Este espectáculo, al que asistimos como testigos de cargo casi siempre, al grito de los tahúres de Mandeville, «¡Dios mío, si tuviéramos un poco de honradez»!, traduce la realidad cruel de una sociedad que está tocada en su alma. No nos engañemos. Mientras que la preocupación social más extendida del triunfo a toda costa y la exigencia de la felicidad como derecho constitucional siga campando en el terreno de la violencia reactiva, porque la llamada crisis de valores, de la que todo el mundo habla pero que casi nadie concreta, no acaba de analizarse con el rigor y urgencia que necesita, es muy difícil exigir de los demás la ejemplaridad, sin que empiece la auténtica conversión por uno mismo.

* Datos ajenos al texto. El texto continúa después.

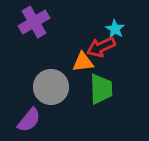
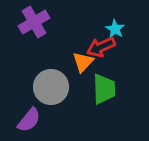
orange triangle: rotated 40 degrees counterclockwise
green trapezoid: moved 3 px right
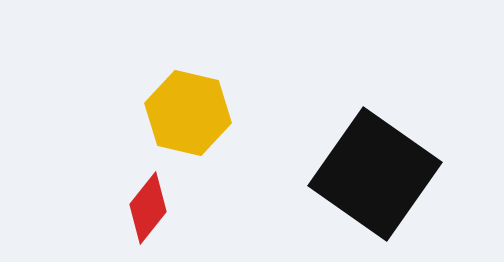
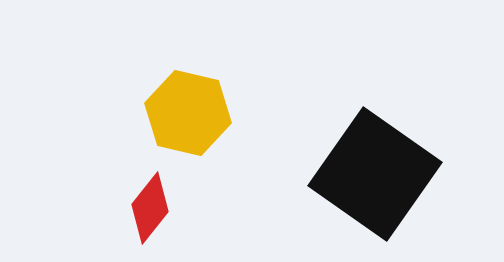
red diamond: moved 2 px right
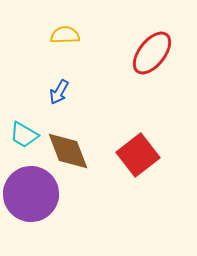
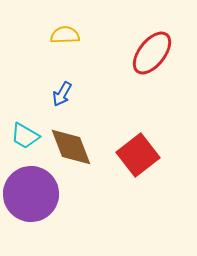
blue arrow: moved 3 px right, 2 px down
cyan trapezoid: moved 1 px right, 1 px down
brown diamond: moved 3 px right, 4 px up
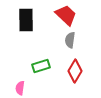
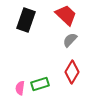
black rectangle: rotated 20 degrees clockwise
gray semicircle: rotated 35 degrees clockwise
green rectangle: moved 1 px left, 18 px down
red diamond: moved 3 px left, 1 px down
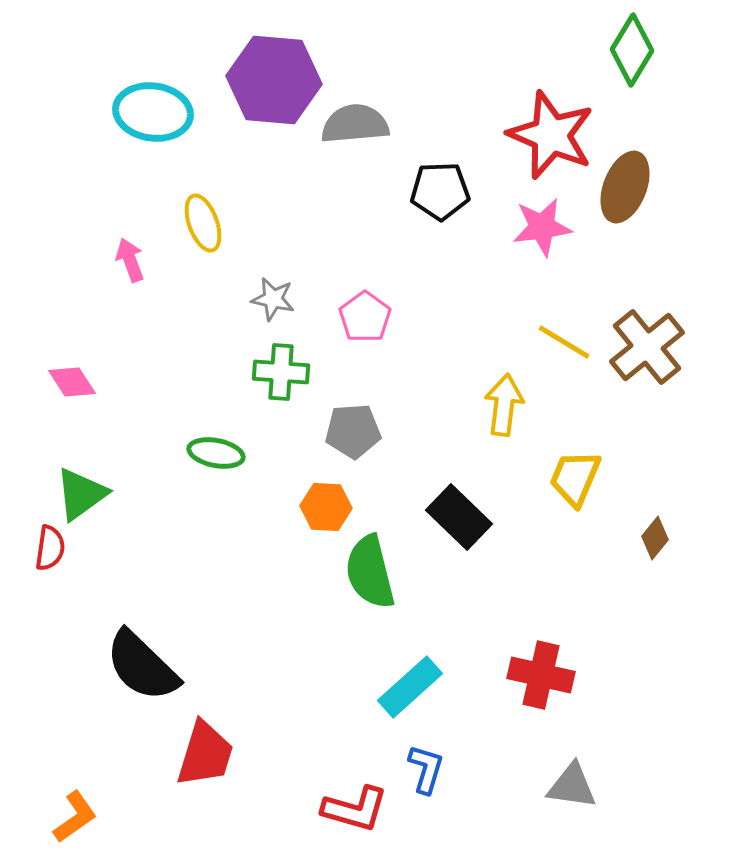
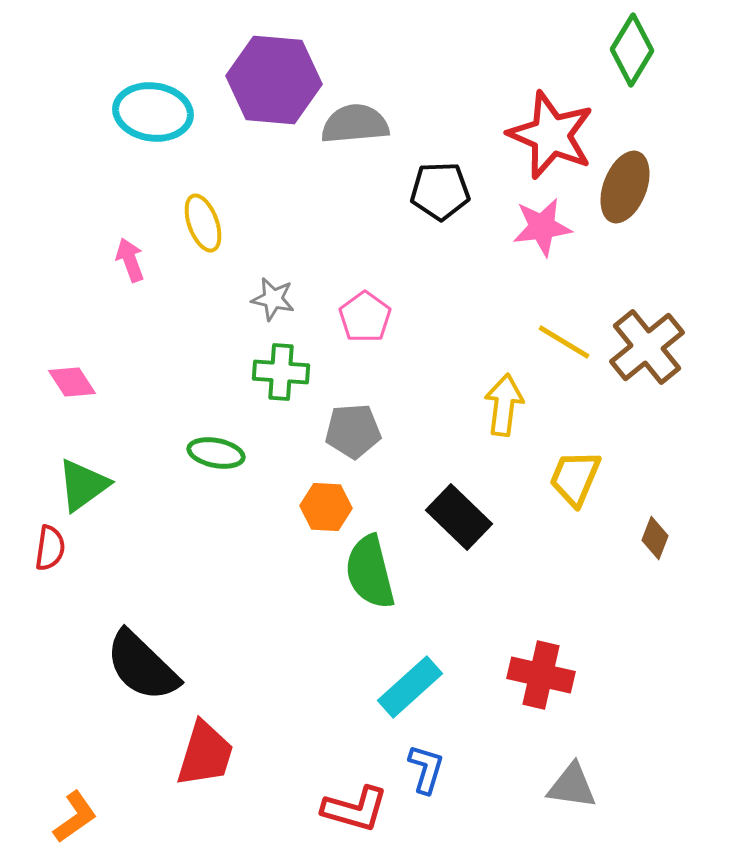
green triangle: moved 2 px right, 9 px up
brown diamond: rotated 18 degrees counterclockwise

Vicios privados y públicas virtudes, es una expresión que va más allá del título de una película, porque la trasciende y recoge una realidad notoria en la sociedad actual. En un Estado de derecho debemos confiar siempre en la Justicia para abordar los delitos privados y públicos. Pero la solución está también y, básicamente, en otro ámbito: en la generación de responsabilidades públicas y privadas, individuales y colectivas, basadas en dos grandes principios, el del conocimiento y el de la libertad. Conocimiento, para saber por qué ocurren las cosas, por qué debemos recurrir siempre a la inteligencia para resolver conflictos, con su gran carga de sentimientos y emociones a la que siempre está ligada. Y, por supuesto, la libertad para educarla en el sentido más pleno del término. Educación y saber ser y estar en clave de ciudadanía, son dos grandes principios que necesitan ser reforzados y blindados a marchas forzadas en nuestro país, en todos los niveles sociales posibles. De esta forma, sabremos analizar mejor, con humildad, por qué el ser humano es capaz de practicar la violencia con los niños, robar dinero público, quitar legitimidad a un juez o hacer daño a una mujer, de muchas formas, sin caer tampoco en el diseño de un mundo feliz que no existe de forma global, aunque sí individual para quien se lo propone, sin necesidad de dioses o de la fatal aceptación del mal como “semilla” necesaria del bien, volviendo a Mandeville, al intervenir esos dioses salvadores (de cualquier tipología) que citaba anteriormente, para poner orden en un mundo tan enloquecido:

Pero, ¡oh, dioses, qué consternación!
¡Cuán grande y súbito ha sido el cambio!
Los tribunales quedaron ya aquel día en silencio,
porque ya muy a gusto pagaban los deudores.
… Quienes no tenían razón enmudecieron,
… con lo cual nada podía medrar menos
que los abogados en un panal honrado.
… La Justicia, no siendo ya requerida su presencia,
con su séquito y pompa se marchó.
Abrían el séquito los herreros con cerrojos y rejas,
luego los carceleros, torneros y guardianes.
… Todos los ineptos, o quienes sabían
que sus servicios no eran indispensables se marcharon;
no había ya ocupación para tantos.
… ¡Contemplad ahora el glorioso panal, y ved
cómo concuerdan honradez y comercio!

Es probable que el conocimiento nos permita comprender entonces que los vicios son públicos cuando personalmente ya no sabemos vivir con nosotros mismos, porque hemos perdido el espacio privado y necesario de la virtud en un panal social que nos desborda, aceptando desgraciadamente el principio del conformismo cómplice e impresentable del manual ético de Mandeville: Dejad, pues, de quejaros: sólo los tontos se esfuerzan por hacer de un gran panal un panal honrado.

Sevilla, 11/IV/2010

(1) García-Trevijano, Carmen (1994). El reverso de la utopía. Actualidad de «la fabula de las abejas» de Bernardo de Mandeville. Psicología Política, 9, 7-20.